■ Your goal ■
Please set down, word for word, each line from the one containing "junio 2012 (637, 1000)" through the final line of the records below, both included, and nothing else.
*** Records to use
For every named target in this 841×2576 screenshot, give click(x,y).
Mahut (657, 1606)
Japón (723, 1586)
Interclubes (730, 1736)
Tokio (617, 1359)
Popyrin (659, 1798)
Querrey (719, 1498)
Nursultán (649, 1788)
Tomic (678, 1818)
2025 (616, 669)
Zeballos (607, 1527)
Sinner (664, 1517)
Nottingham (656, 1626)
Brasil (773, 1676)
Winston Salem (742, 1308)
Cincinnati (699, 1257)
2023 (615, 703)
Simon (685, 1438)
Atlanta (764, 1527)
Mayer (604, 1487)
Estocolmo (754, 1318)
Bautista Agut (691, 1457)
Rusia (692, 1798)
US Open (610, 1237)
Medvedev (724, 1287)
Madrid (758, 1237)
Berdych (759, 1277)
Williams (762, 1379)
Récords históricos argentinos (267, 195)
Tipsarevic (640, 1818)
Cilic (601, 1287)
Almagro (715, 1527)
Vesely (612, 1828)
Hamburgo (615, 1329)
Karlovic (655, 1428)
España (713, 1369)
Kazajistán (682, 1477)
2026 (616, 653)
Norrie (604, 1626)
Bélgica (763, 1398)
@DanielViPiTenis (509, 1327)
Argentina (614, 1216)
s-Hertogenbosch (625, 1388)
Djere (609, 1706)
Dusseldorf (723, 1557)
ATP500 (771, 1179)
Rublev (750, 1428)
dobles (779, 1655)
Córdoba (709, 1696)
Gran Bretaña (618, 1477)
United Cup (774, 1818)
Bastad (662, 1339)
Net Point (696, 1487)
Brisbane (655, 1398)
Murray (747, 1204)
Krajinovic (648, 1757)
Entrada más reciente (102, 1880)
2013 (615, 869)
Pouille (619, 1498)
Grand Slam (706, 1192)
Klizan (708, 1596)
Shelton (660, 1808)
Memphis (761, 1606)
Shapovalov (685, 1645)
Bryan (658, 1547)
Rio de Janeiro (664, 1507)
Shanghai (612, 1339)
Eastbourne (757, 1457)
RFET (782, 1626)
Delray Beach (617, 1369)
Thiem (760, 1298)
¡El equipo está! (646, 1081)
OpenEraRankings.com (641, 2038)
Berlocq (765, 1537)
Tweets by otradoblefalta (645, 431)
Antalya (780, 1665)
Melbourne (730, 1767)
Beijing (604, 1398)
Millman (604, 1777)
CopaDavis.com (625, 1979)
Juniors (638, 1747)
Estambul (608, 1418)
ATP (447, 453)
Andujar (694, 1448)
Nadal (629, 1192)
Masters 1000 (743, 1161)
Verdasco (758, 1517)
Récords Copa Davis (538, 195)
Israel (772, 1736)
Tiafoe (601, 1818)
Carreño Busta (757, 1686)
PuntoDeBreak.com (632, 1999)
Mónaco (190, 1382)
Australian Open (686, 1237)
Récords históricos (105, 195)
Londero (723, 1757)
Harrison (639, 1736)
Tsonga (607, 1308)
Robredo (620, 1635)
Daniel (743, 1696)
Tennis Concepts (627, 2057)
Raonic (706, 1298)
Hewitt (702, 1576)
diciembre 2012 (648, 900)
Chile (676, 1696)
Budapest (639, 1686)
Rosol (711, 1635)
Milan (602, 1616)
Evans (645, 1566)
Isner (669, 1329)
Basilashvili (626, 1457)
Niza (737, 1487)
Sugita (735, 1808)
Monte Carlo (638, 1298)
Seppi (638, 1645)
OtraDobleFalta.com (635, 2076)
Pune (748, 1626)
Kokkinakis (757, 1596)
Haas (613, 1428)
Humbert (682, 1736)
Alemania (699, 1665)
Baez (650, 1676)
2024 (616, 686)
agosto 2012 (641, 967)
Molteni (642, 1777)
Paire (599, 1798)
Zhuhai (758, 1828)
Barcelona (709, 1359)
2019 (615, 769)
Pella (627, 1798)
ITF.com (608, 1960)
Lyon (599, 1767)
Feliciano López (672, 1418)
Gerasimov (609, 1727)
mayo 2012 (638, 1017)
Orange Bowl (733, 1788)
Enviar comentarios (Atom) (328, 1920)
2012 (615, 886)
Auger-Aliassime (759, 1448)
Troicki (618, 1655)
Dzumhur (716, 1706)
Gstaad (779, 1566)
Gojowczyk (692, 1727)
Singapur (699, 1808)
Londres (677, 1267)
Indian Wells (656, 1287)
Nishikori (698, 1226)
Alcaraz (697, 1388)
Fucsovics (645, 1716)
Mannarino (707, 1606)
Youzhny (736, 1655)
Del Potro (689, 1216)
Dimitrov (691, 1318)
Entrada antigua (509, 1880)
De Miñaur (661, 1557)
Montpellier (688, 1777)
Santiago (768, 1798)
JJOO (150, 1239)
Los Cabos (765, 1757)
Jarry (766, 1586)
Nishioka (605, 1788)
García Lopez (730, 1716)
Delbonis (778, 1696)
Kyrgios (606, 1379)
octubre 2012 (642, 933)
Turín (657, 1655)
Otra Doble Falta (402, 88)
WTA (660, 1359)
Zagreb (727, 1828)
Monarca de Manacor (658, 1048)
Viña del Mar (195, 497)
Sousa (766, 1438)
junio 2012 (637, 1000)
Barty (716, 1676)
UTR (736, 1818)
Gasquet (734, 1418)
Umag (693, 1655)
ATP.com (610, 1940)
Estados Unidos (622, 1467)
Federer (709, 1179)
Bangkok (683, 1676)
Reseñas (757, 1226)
******
■ Written answer ■
junio 2012 (637, 1000)
Barty (716, 1676)
UTR (736, 1818)
Gasquet (734, 1418)
Umag (693, 1655)
ATP.com (610, 1940)
Estados Unidos (622, 1467)
Federer (709, 1179)
Bangkok (683, 1676)
Reseñas (757, 1226)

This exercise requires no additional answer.